= Charles Keyser =

Australian politician

Charles Christopher Keyser (6 December 1871 – 30 October 1965) was a member of the Western Australian Legislative Assembly from 1904 to 1905.

Born at a timber station in Busselton, Charles Keyser was the son of American timber contractor and master builder Charles Donat Keyser. Apprenticed in the printing trade, he followed a variety of professions in his youth. On 21 April 1898, he married Lucy Sanderson in Ballarat, Victoria. They had three sons and five daughters.

In 1898, Keyser was appointed assistant to the Town Clerk of the Town of Albany, serving as acting Town Clerk in 1901. Keyser became active in the Labour movement, joining the Labor Party and helping to form an Albany branch of the Political Labour League.
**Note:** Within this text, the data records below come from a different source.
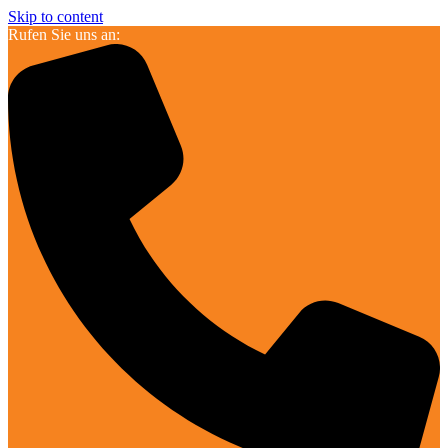
Skip to content
Rufen Sie uns an:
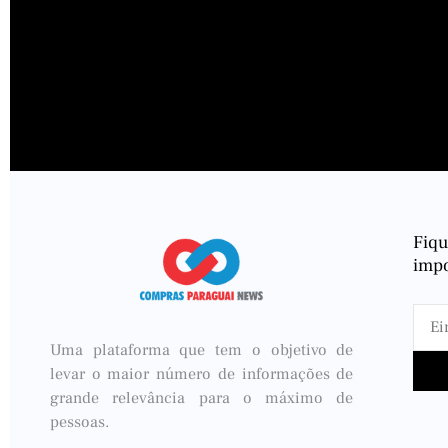
Fiq
impo
Uma plataforma que tem o objetivo de
levar o maior número de informações de
grande relevância para o máximo de
pessoas.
At the June 1904 election, he was elected to the Western Australian Legislative Assembly seat of Albany. He held the seat until the election of 27 October 1905, when he was defeated by Edward Barnett.
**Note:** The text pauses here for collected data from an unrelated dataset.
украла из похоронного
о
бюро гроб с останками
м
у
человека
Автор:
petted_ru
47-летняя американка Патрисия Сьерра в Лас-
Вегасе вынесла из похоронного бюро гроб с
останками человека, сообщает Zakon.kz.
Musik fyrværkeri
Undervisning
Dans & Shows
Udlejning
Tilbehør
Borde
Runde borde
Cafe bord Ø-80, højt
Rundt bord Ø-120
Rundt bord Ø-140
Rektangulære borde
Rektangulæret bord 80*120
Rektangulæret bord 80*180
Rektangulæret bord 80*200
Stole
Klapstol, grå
From 1906 to 1911, Keyser was secretary of the Greenbushes Road Board. He was then Town Clerk of the Municipality of Wagin until 1929, during which time he unsuccessfully contested the Legislative Assembly seat of Wagin at the 1917 election. He was secretary of the Murray Road Board from 1929 until his retirement in 1935. He then moved to Victoria, dying at Bentleigh on 30 October 1965.